Longtemps je suis allé chez des coiffeurs. Il y eut d’abord monsieur Cadiou, le coiffeur du village. Son salon, mais c’est beaucoup dire, faisait partie du café, séparé du bar et des tables par une modeste cloison, ouverte dans sa partie supérieure, une sorte de paravent en somme. Monsieur Cadiou allait et venait, entre le client dont il coupait les cheveux et celui à qui il servait un verre de Muscadet, puis un autre. Quand le premier était un gamin, il prenait tout son temps, priorité était donnée à Marcel, Henri et Alphonse, les habitués du zinc. La coupe de cheveux était simple: la plus courte possible. Les cheveux longs étaient synonymes de voyoucratie aux yeux de mon père.

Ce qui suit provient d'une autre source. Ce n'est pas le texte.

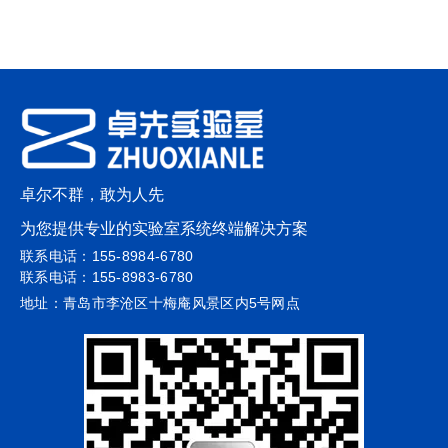
卓尔不群，敢为人先
为您提供专业的实验室系统终端解决方案
联系电话：155-8984-6780
联系电话：155-8983-6780
地址：青岛市李沧区十梅庵风景区内5号网点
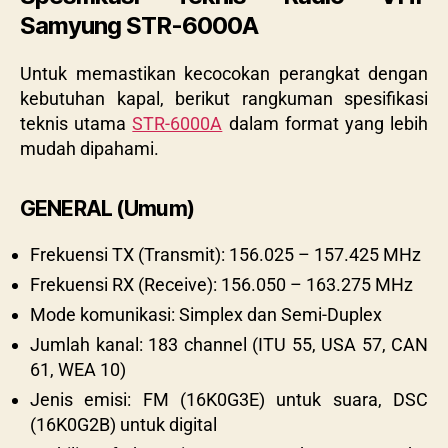
Samyung STR-6000A
Untuk memastikan kecocokan perangkat dengan
kebutuhan kapal, berikut rangkuman spesifikasi
teknis utama
STR-6000A
dalam format yang lebih
mudah dipahami.
GENERAL (Umum)
Frekuensi TX (Transmit): 156.025 – 157.425 MHz
Frekuensi RX (Receive): 156.050 – 163.275 MHz
Mode komunikasi: Simplex dan Semi-Duplex
Jumlah kanal: 183 channel (ITU 55, USA 57, CAN
61, WEA 10)
Jenis emisi: FM (16K0G3E) untuk suara, DSC
(16K0G2B) untuk digital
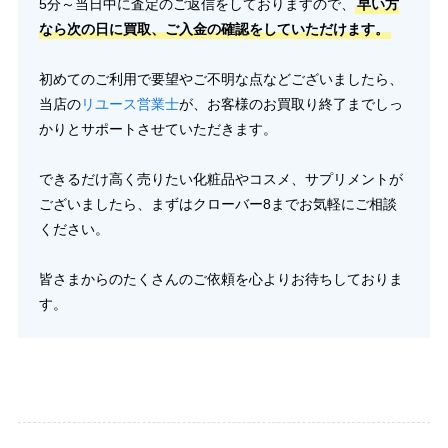
5分～当日中に査定のご返信をしておりますので、
早い方
なら次の日に買取、ご入金の確認をしていただけます。
初めてのご利用で要望やご不明な点などございましたら、
当店の
リユース営業士
が、お客様のお買取り終了までしっ
かりとサポートさせていただきます。
できるだけ高く売りたい化粧品やコスメ、サプリメントが
ございましたら、まずはクローバー8までお気軽にご相談
ください。
皆さまからのたくさんのご依頼を心よりお待ちしておりま
す。
化粧品の買取はこちら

Ouest-France montrait en première page les sales têtes hirsutes des types de la bande à Baader. Monsieur Cadiou n’avait pas vraiment de modèle à nous proposer, même s’il y avait coincée derrière le miroir une photo de Jacques Anquetil coupé à la brosse. Mais Anquetil ne courait plus depuis longtemps. Mon idole de la pédale c’était Merckx, le Belge Eddy Merckx. Monsieur Cadiou n’avait guère de conversation. Il n’aimait pas trop les paysans, je crois, surtout ceux comme mon père qui cherchaient à développer leurs productions. Il devait voter Mitterrand, la France tranquille, à l’ombre du clocher, avec les congés payés, et la pêche au bord de la rivière. Son sèche-cheveux était brûlant, je le lui signalais par des grimaces, mais il n’en tenait aucun compte. Pas de doute, c’était bien un électeur de gauche, borné, buté, mesquin.

Mes cheveux intéressaient bien davantage Carole, c’était l’une des filles d’un couple d’amis de mes parents, de très bons amis connus au bord de la Loire, du côté d’Ancenis. Carole avait deux ou trois ans de plus que moi, elle voulait être coiffeuse. Quand elle venait en vacances chez nous (elle n’est pas venue souvent hélas), elle me prenait comme cobaye. Elle me lavait la tête deux ou trois fois par jour, et me coupait des petites pointes de cheveux. Je devais avoir à peine 10 ans. C’était une petite brune, virevoltante, bronzée, et de moeurs fort libres, elle incarnait aussi la douceur angevine dont parle Joachim du Bellay. Penchée sur moi pour me shampouiner, je pouvais voir ses petits seins couleur coque d’oeuf,  »de mes yeux trop expers », « où mon esprit divinement se pâsme… par les rayons de leur jumelle flâme. »

Mes cheveux sont le meilleur de ma personne. Ils sont fins, légers, soyeux, et c’est un enchantement d’y mettre les doigts et les mains. C’est ce que me disent les coiffeuses. Car je ne vais plus voir que des coiffeuses depuis vingt ans. Chantal fut ma préférée, belle blonde venue de la campagne normande, on riait beaucoup ensemble, je lui parlais de monsieur Cadiou, et d’autres souvenirs de la vie rurale des années 70 semblables aux siens. Devenu son client favori, elle me racontait ses vacances avec son mari du côté de Royan où le lit de la chambre d’hôtel faisait vraiment beaucoup de bruit. J’adore les gens qui me parlent sans détours, et même ceux qui me font rougir, je les préfère de loin à tous ceux qui me laissent inerte, mais qui sont les plus nombreux, car  »de quoi ne parlons-nous pas avec des gens qui n’ont absolument rien à voir avec nous ! », ainsi que le fait remarquer le personnage principal des « Maîtres anciens » de Thomas Bernhard. Chantal m’a annoncé son départ à voix basse dans le creux de l’oreille, « ma collègue ne le sait pas encore… ». « Ah quel dommage… » ai-je soupiré dans son corsage. Nous nous sommes alors fixés dans le miroir. Je ne l’ai jamais revue. 

Aujourd’hui c’est moins bien. Les coiffeuses ont des piercings et des tatouages sur les épaules (et sans doute ailleurs), elles écoutent NRJ et elles n’ont aucune conversation.  Il y a même des salons où on ne prend plus rendez-vous, on arrive sans prévenir, on se croit décontracté, mais en réalité l’ambiance est tendue et les filles sont sur les dents. C’est nul. Epoque de merde. Chantal m’avait prévenu: les nouvelles coiffeuses ne sont pas sympas, elles ne veulent plus bosser, elles ont la tête farcie d’opinions à la con, elles écoutent du rap et du hip hop, elles consultent sans arrêt leurs portables, bref, c’est la chienlit.

Je me demande si je ne vais pas retourner voir des coiffeurs pour hommes. Là au moins je pourrai discuter de foot sur fond de Radio Nostalgie. Me faire coiffer sur un air d’Aznavour c’est quand même plus chic que me faire tondre sur les vociférations d’un rappeur islamiste et facho.